Die Bank von Japan finanzierte zwar zunächst direkt die Staatsschuld, ohne Umweg über den sekundären Kapitalmarkt. Der Zentralbank gelang es aber schon in den ersten Jahren der Amtszeit von Takahashi, den Großteil der neuen Staatsschuldtitel am Kapitalmarkt zu verkaufen. Bis 1935, keine drei Jahre nach Beginn des Experiments, hatte die Bank sich so von 90 Prozent der erworbenen Staatsanleihen getrennt und den Großteil der eingespeisten Liquidität wieder aufgesaugt.
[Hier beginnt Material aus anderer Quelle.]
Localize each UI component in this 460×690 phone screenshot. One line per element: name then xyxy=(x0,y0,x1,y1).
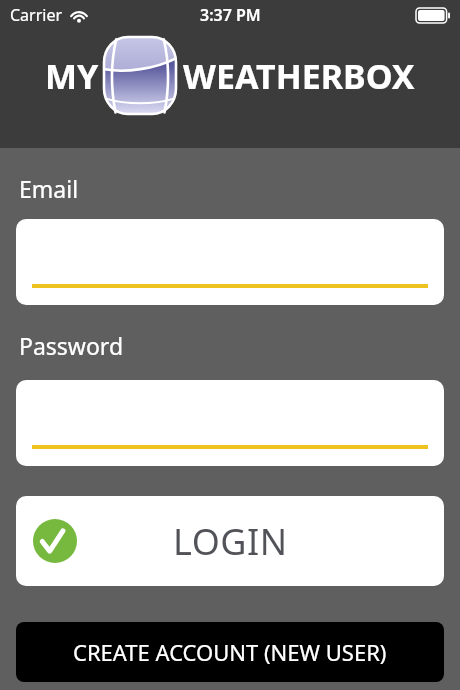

Eine Zusage der Zentralbank, die Geldbasis dauerhaft auszuweiten, war das gerade nicht. Die Geldbasis stieg nicht signifikant, stellte Shirakawa 2011 fest.
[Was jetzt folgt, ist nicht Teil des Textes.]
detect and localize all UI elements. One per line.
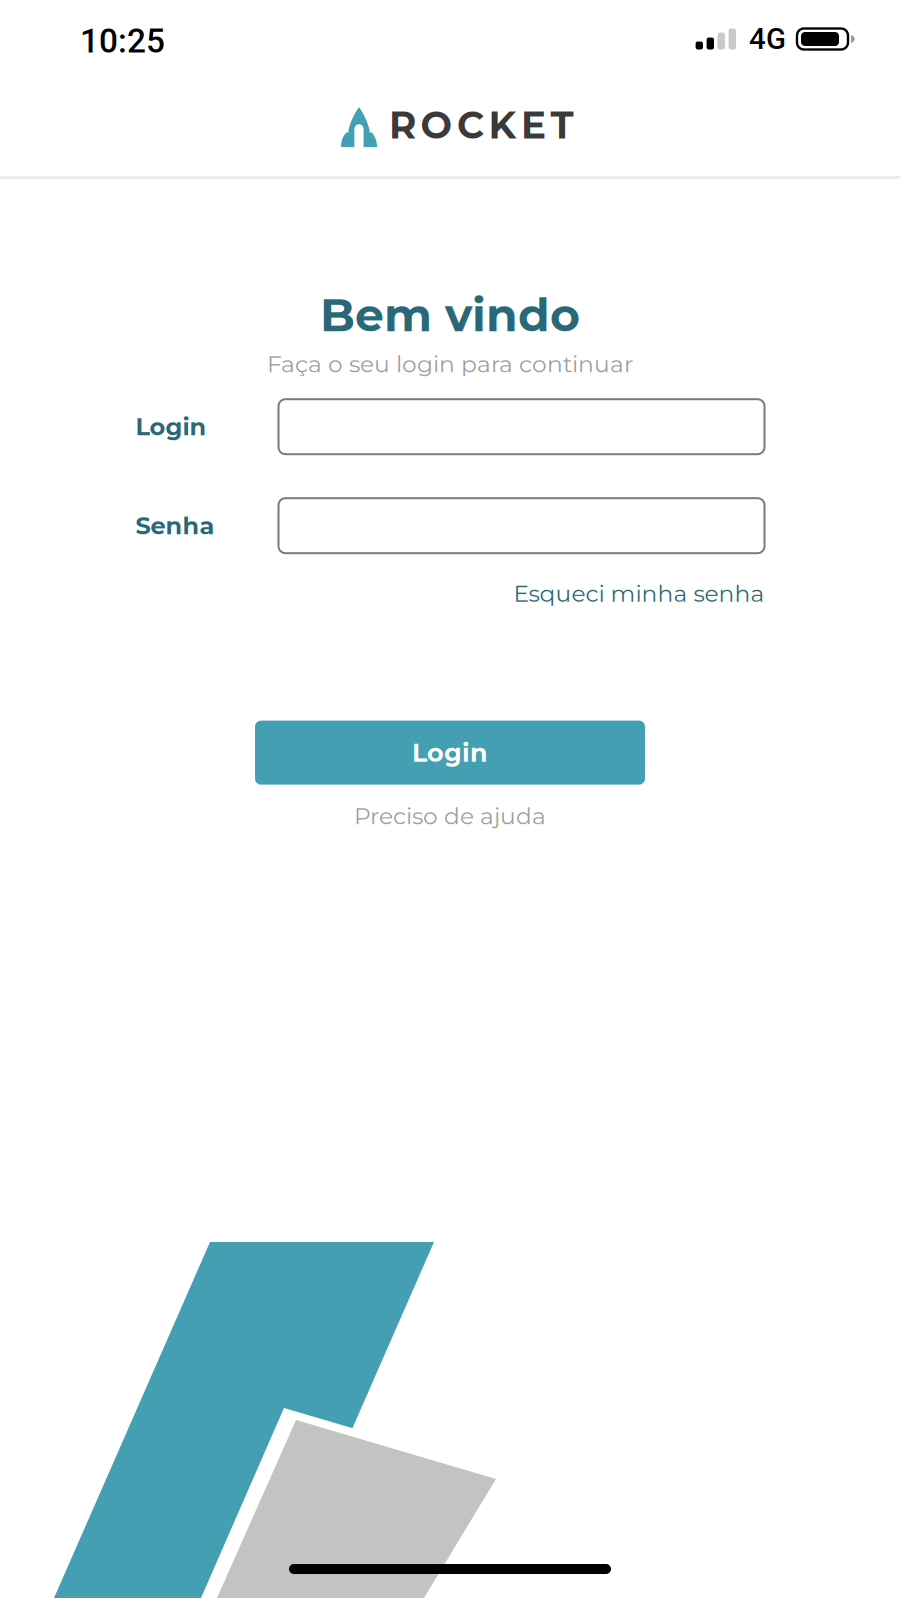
staticText: Senha [136,511,214,540]
button[interactable] [278,399,764,454]
staticText: 4G [749,22,786,56]
button[interactable]: Preciso de ajuda [354,802,546,830]
button[interactable]: Esqueci minha senha [514,579,764,608]
staticText: Bem vindo [320,287,580,343]
staticText: Login [412,737,488,768]
staticText: Login [136,412,206,441]
staticText: Preciso de ajuda [354,802,546,830]
staticText: Faça o seu login para continuar [267,350,633,378]
button[interactable] [278,498,764,553]
staticText: ROCKET [389,102,574,148]
button[interactable]: Login [255,721,645,785]
staticText: Esqueci minha senha [514,579,764,608]
staticText: 10:25 [80,22,165,61]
Drastische Warnung vor den Risiken des Exit
Der Sündenfall, die Staatsschuld direkt durch die Zentralbank finanzieren zu lassen, zeigte sich an anderer Stelle. Der leichte Weg in die Schulden weckte den Geschmack nach mehr. Im immer stärker militaristisch geprägten Japan wurde das Gelddrucken probates Mittel, um die Aggression in China und Südostasien zu finanzieren. Als Takahashi versuchte, das Defizit zu reduzieren und den Zuwachs der Militärausgaben zu stoppen, wurde er am 26. Februar 1936 von rebellierenden Offizieren ermordet. Die monetär finanzierte Expansion der Staatsausgaben zur Kriegsfinanzierung ging beschleunigt weiter; die Inflation erreichte zweistellige Höhen.
Das tragische Ende Takahashis lässt ihn im Rückblick weniger als genialen Finanzminister erscheinen, sondern als keynesianischen Zauberlehrling, der die Kräfte, die er rief, nicht im Zaume halten konnte. Für andere Finanzpolitiker und Zentralbanker, die gewagte Experimente beenden müssen, ist das eine drastische Warnung. Die Episode lässt sich aber auch anders deuten. Die Präsenz von Takahashi sei das Mittel der fiskalischen Disziplin gewesen, schreibt Masato Shizume. Es habe jedoch ein formaler Mechanismus gefehlt, um die Nachfragewünsche des Militärs in Schach zu halten. In die Sprache der Ordnungspolitik übersetzt, heißt das: Man sollte sich nicht auf das Charisma eines Mannes verlassen, sondern auf klare Regeln, die Fiskal- und Geldpolitiker in die Schranken verweisen.
Der Text erschien als „Sonntagsökonom” am 1. Mai in der Frankfurter Allgemeinen Sonntagszeitung.